Más Dryden y más Purcell. (Aunque a quién le importa el pobre Dryden en este siglo...).  Esta canción, "Music for a While", es de una escena en la que se invoca a un espíritu para que haga su aparición, en el Oedipus de Dryden y Nathaniel Lee, y la cantó memorablemente Alfred Deller: 





Hubo una anécdota (sangrienta) durante la representación original de esta obra. Según Margaret Campbell (Henry Purcell, Glory of His Age, p. 196) "como si la obra misma no fuese bastante horripilante, parece que el público también contempló una muerte inesperada y accidental en el escenario". Lo cuenta Narcissus Luttrell en A Brief Historical Relation of State Affairs (Vol. 2, p. 593, traduzco): "Estando Sandford y Powell interpretando sus papeles, confundió el primero una daga afilada con una de las que la hoja se desliza dentro del mango, y le metió al otro una puñalada de tres pulgadas de hondo". 

Es un caso llamativo de esas interferencias entre vida y teatro, donde se juntan dos planos de realidad inesperadamente—el plano teatral se esfuma como el humo ante la irrupción de lo real, pero esa realidad se ve también atacada en su esencia, penetrada del dramatismo y evanescencia de su contrapartida teatral. Para Powell, desde luego, parece que terminaron a un tiempo el teatro de la escena y el de las bambalinas, y una función no debió parecer menos arbitraria que la otra.

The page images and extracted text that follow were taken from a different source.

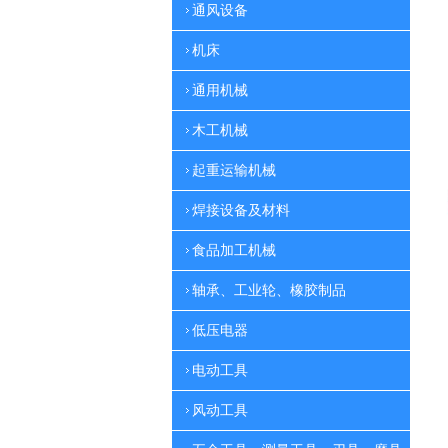
通风设备
机床
通用机械
木工机械
起重运输机械
焊接设备及材料
食品加工机械
轴承、工业轮、橡胶制品
低压电器
电动工具
风动工具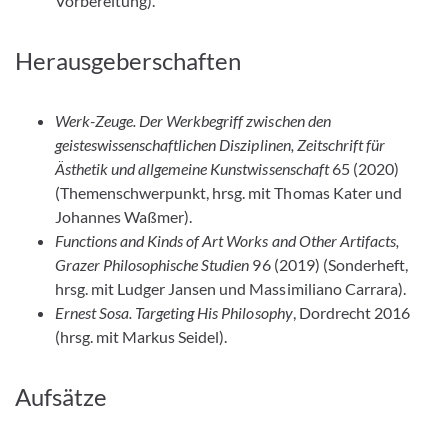
Vorbereitung).
Herausgeberschaften
Werk-Zeuge. Der Werkbegriff zwischen den
geisteswissenschaftlichen Disziplinen, Zeitschrift für
Ästhetik und allgemeine Kunstwissenschaft
65 (2020)
(Themenschwerpunkt, hrsg. mit Thomas Kater und
Johannes Waßmer).
Functions and Kinds of Art Works and Other Artifacts,
Grazer Philosophische Studien
96 (2019) (Sonderheft,
hrsg. mit Ludger Jansen und Massimiliano Carrara).
Ernest Sosa. Targeting His Philosophy
, Dordrecht 2016
(hrsg. mit Markus Seidel).
Aufsätze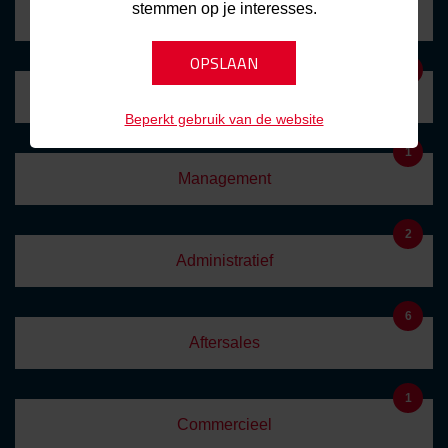
stemmen op je interesses.
Marketing
0
Stages
Beperkt gebruik van de website
1
Management
2
Administratief
6
Aftersales
1
Commercieel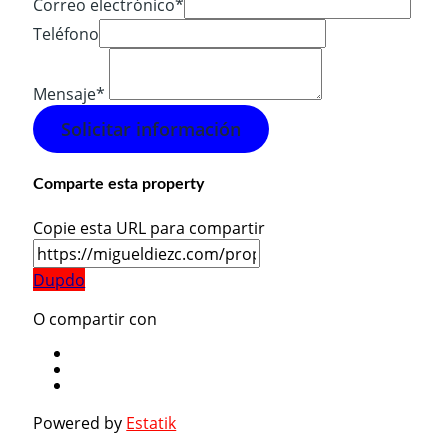
Correo electrónico*
Teléfono
Mensaje*
Solicitar información
Comparte esta property
Copie esta URL para compartir
Dupdo
O compartir con
Powered by
Estatik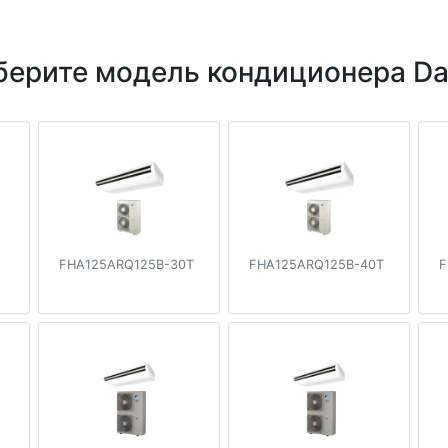
ерите модель кондиционера Da
FHA125ARQ125B-30T
FHA125ARQ125B-40T
F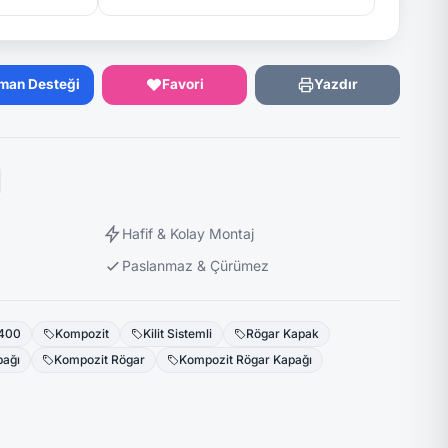
man Desteği
Favori
Yazdır
Hafif & Kolay Montaj
Paslanmaz & Çürümez
400
Kompozit
Kilit Sistemli
Rögar Kapak
pağı
Kompozit Rögar
Kompozit Rögar Kapağı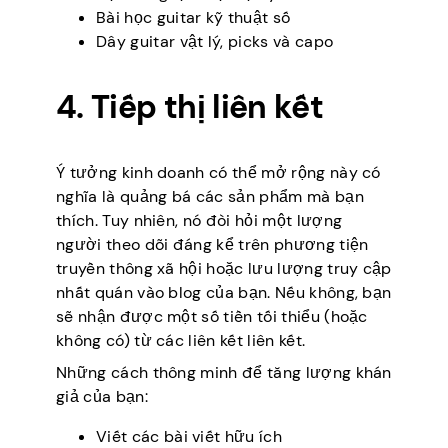
Bài học guitar kỹ thuật số
Dây guitar vật lý, picks và capo
4. Tiếp thị liên kết
Ý tưởng kinh doanh có thể mở rộng này có
nghĩa là quảng bá các sản phẩm mà bạn
thích. Tuy nhiên, nó đòi hỏi một lượng
người theo dõi đáng kể trên phương tiện
truyền thông xã hội hoặc lưu lượng truy cập
nhất quán vào blog của bạn. Nếu không, bạn
sẽ nhận được một số tiền tối thiểu (hoặc
không có) từ các liên kết liên kết.
Những cách thông minh để tăng lượng khán
giả của bạn:
Viết các bài viết hữu ích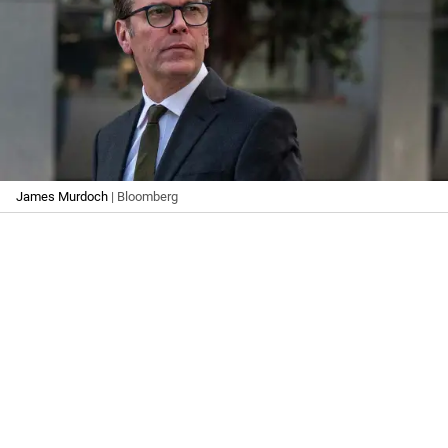
James Murdoch
| Bloomberg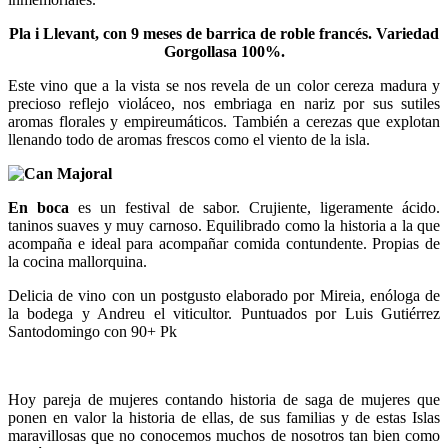
Pla i Llevant, con 9 meses de barrica de roble francés. Variedad
Gorgollasa 100%.
Este vino que a la vista se nos revela de un color cereza madura y
precioso reflejo violáceo, nos embriaga en nariz por sus sutiles
aromas florales y empireumáticos. También a cerezas que explotan
llenando todo de aromas frescos como el viento de la isla.
En boca
es un festival de sabor. Crujiente, ligeramente ácido.
taninos suaves y muy carnoso. Equilibrado como la historia a la que
acompaña e ideal para acompañar comida contundente. Propias de
la cocina mallorquina.
Delicia de vino con un postgusto elaborado por Mireia, enóloga de
la bodega y Andreu el viticultor. Puntuados por Luis Gutiérrez
Santodomingo con 90+ Pk
Hoy pareja de mujeres contando historia de saga de mujeres que
ponen en valor la historia de ellas, de sus familias y de estas Islas
maravillosas que no conocemos muchos de nosotros tan bien como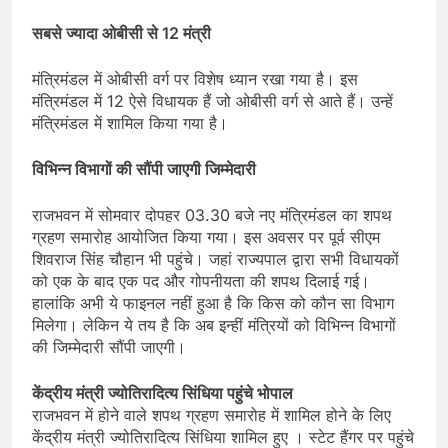
सबसे ज्यादा ओबीसी से 12 मंत्री
मंत्रिमंडल में ओबीसी वर्ग पर विशेष ध्यान रखा गया है। इस
मंत्रिमंडल में 12 ऐसे विधायक हैं जो ओबीसी वर्ग से आते हैं। उन्हें
मंत्रिमंडल में शामिल किया गया है।
विभिन्न विभागों की सौंपी जाएगी जिम्मेदारी
राजभवन में सोमवार दोपहर 03.30 बजे नए मंत्रिमंडल का शपथ
ग्रहण समारोह आयोजित किया गया। इस अवसर पर पूर्व सीएम
शिवराज सिंह चौहान भी पहुंचे। जहां राज्यपाल द्वारा सभी विधायकों
को एक के बाद एक पद और गोपनीयता की शपथ दिलाई गई।
हालांकि अभी ये फाइनल नहीं हुआ है कि किस को कौन सा विभाग
मिलेगा। लेकिन ये तय है कि अब इन्हीं मंत्रियों को विभिन्न विभागों
की जिम्मेदारी सौंपी जाएगी।
केंद्रीय मंत्री ज्योतिरादित्य सिंधिया पहुंचे भोपाल
राजभवन में होने वाले शपथ ग्रहण समारोह में शामिल होने के लिए
केंद्रीय मंत्री ज्योतिरादित्य सिंधिया शामिल हुए । स्टेट हैंगर पर पहुंचे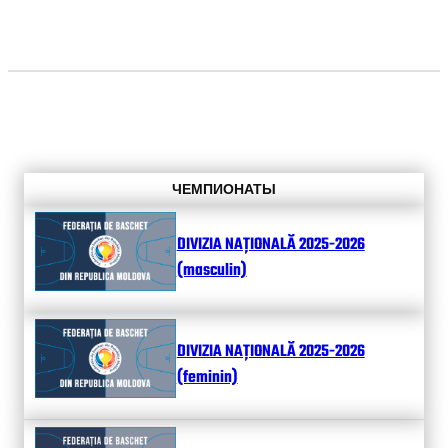
ЧЕМПИОНАТЫ
DIVIZIA NAȚIONALĂ 2025-2026
(masculin)
DIVIZIA NAȚIONALĂ 2025-2026
(feminin)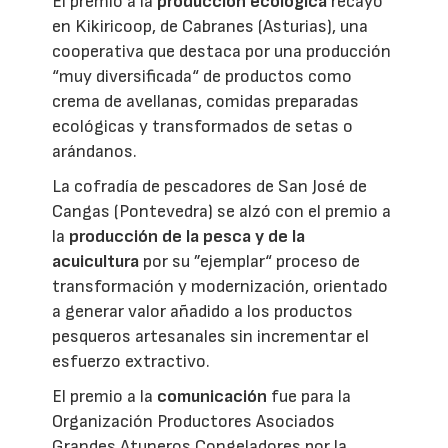
El premio a la
producción ecológica
recayó
en Kikiricoop, de Cabranes (Asturias), una
cooperativa que destaca por una producción
“muy diversificada“ de productos como
crema de avellanas, comidas preparadas
ecológicas y transformados de setas o
arándanos.
La cofradía de pescadores de San José de
Cangas (Pontevedra) se alzó con el premio a
la
producción de la pesca y de la
acuicultura
por su ”ejemplar“ proceso de
transformación y modernización, orientado
a generar valor añadido a los productos
pesqueros artesanales sin incrementar el
esfuerzo extractivo.
El premio a la
comunicación
fue para la
Organización Productores Asociados
Grandes Atuneros Congeladores por la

Hace poco releía The Spanish Tragedy, de Thomas Kyd, releía he dicho. Es una obra que incorpora en su argumento una fusión semejante de planos de realidad. ¿Se inspiraría Kyd en alguna experiencia, propia o ajena, de transición súbita entre la escena y la vida? No necesariamente tan violenta como la escena que crea Kyd, o como el apuñalamiento del actor Powell. La dimensión dramatúrgica de la vida es especialmente visible para un dramaturgo, y situaciones como los ensayos, o la periferia de las representaciones, proporcionan abundantes ejemplos de rupturas de marcos, de fenómenos situados en un espacio indeterminado entre la realidad y la ficción (esos besos de mentira, pongamos) o de transiciones imposibles entre dimensiones paralelas, entre los mundos imaginarios y la carne sólida.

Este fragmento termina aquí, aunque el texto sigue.